The Cheminova A/S case

In January 2015, the Maritime and Commercial High Court rendered a judgment regarding a damage claim caused by a price-fixing and market cartel. The case was about whether Cheminova A/S (Cheminova), a company primarily producing crop protection products, had suffered a loss for which Akzo Nobel Functional Chemicals BV and Akzo Nobel Base Chemicals AB (Akzo Nobel) were liable because of their participation in a price-fixing and market cartel on the market for MCAA (also called chloroacetic acid).

The damages case arose as a consequence of the Commission’s decision of 19 January 2005 in which six Akzo Nobel companies (including the two defendants) were issued with fines for participating in the price-fixing and market cartel during the period from 1986 to 2000.

In the case before the Maritime and Commercial High Court, Akzo Nobel acknowledged the basis of liability, including causation and foreseeability, but denied that Cheminova had suffered a loss.

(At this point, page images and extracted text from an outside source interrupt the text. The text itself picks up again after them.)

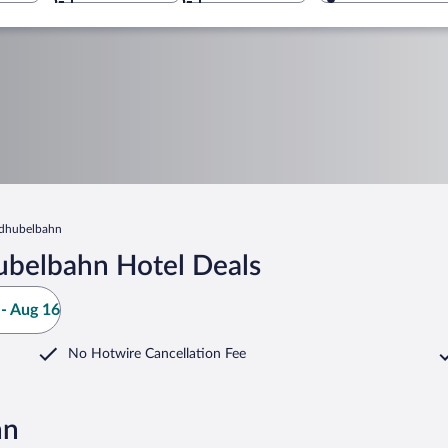
dhubelbahn
ubelbahn Hotel Deals
- Aug 16
No Hotwire Cancellation Fee
hn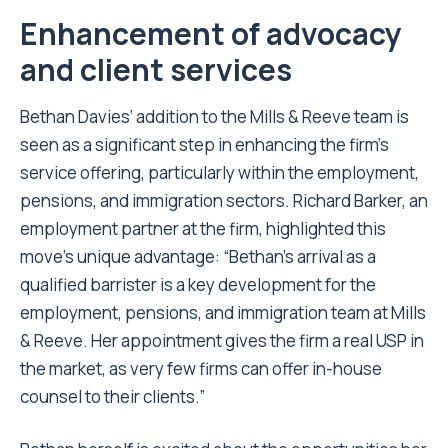
Enhancement of advocacy
and client services
Bethan Davies’ addition to the Mills & Reeve team is
seen as a significant step in enhancing the firm’s
service offering, particularly within the employment,
pensions, and immigration sectors. Richard Barker, an
employment partner at the firm, highlighted this
move’s unique advantage: “Bethan’s arrival as a
qualified barrister is a key development for the
employment, pensions, and immigration team at Mills
& Reeve. Her appointment gives the firm a real USP in
the market, as very few firms can offer in-house
counsel to their clients.”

The case was subject to a court-appointed expert survey and valuation, in which the expert assessed, among other things, the calculation model that was most appropriate for calculating potential overprices of the product, the size of the potential overprices and the percentage of Cheminova’s costs that could be deemed to have been passed on to customers.

Cheminova had claimed damages of 47.2 million kroner; however, the Court found that Cheminova’s total losses amounted to 10.71 million kroner, without specifying any details of the calculation.